Po niepokojących danych dotyczących spadku sprzedaży nowych domów w Stanach Zjednoczonych oraz niższego od oczekiwań wskaźnika zaufania amerykańskich konsumentów, niewielkie wzrosty na giełdach w Europie udało się podtrzymać tylko dzięki dobrym notowaniom akcji instytucji finansowych.

Brytyjski indeks FTSE 100 na zamknięciu wzrósł o 0,82 proc. do 5372,38 pkt. Francuski indeks CAC 40 podskoczył o 0,32 proc. i wyniósł 3910,75 pkt. Niemiecki indeks DAX podniósł się o 0,20 proc., do wartości 5957,44 pkt. Węgierski indeks BUX zakończył sesję spadkiem o 0,10 proc. i zatrzymał się na poziomie 20714,29 pkt.

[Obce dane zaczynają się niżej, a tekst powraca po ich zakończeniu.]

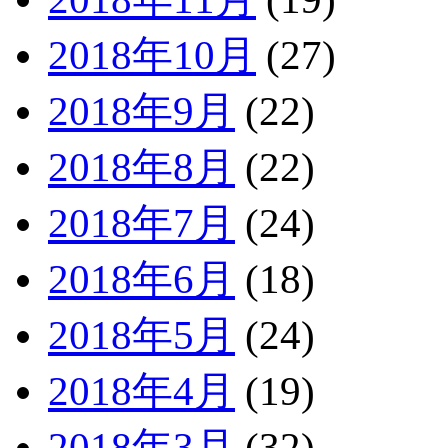
2018年10月
(27)
2018年9月
(22)
2018年8月
(22)
2018年7月
(24)
2018年6月
(18)
2018年5月
(24)
2018年4月
(19)
2018年3月
(32)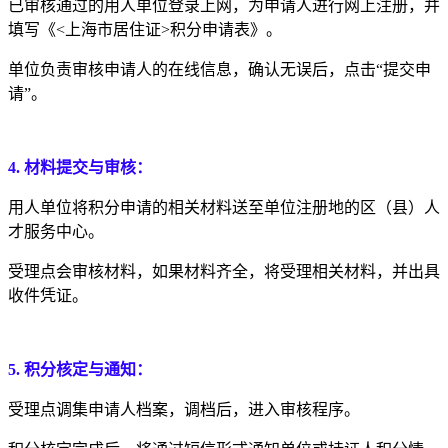
已审核通过的用人单位登录上网，为申请人进行网上注册，并
填写《<上海市居住证>积分申请表》。
单位负责审核申请人的在线信息，确认无误后，点击“提交申
请”。
4.
材料提交与审核：
用人单位将积分申请的相关材料送至单位注册地的区（县）人
才服务中心。
受理点会审核材料，如果材料齐全，将受理相关材料，并出具
收件凭证。
5.
积分核定与通知：
受理点调集申请人档案，调档后，进入审核程序。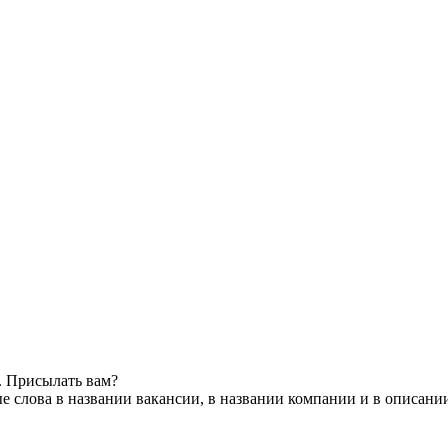
. Присылать вам?
 слова в названии вакансии, в названии компании и в описани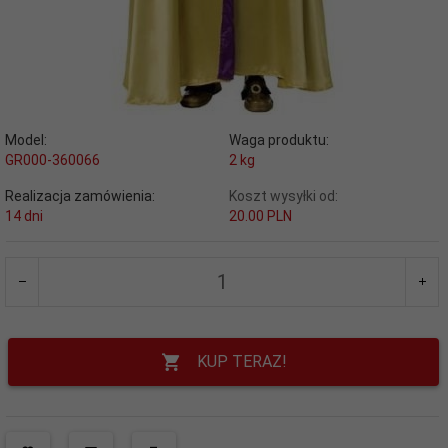
Model:
Waga produktu:
GR000-360066
2
kg
Realizacja zamówienia:
Koszt wysyłki od:
14 dni
20.00 PLN
KUP TERAZ!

„Makroekonomiczne dane płynące ze Stanów Zjednoczonych zawiodły inwestorów. Obroty podczas dzisiejszych notowań były wyjątkowo niskie, co przełożyło się na nieznaczne ruchy indeksów w Europie” – powiedział agencji Bloomberg Manfred Hofer, analityk LGT Capital Management. Oczekiwania inwestorów są jednak optymistyczne i w pierwszym kwartale 2010 r. spodziewają się oni większego umocnienia na rynku akcji.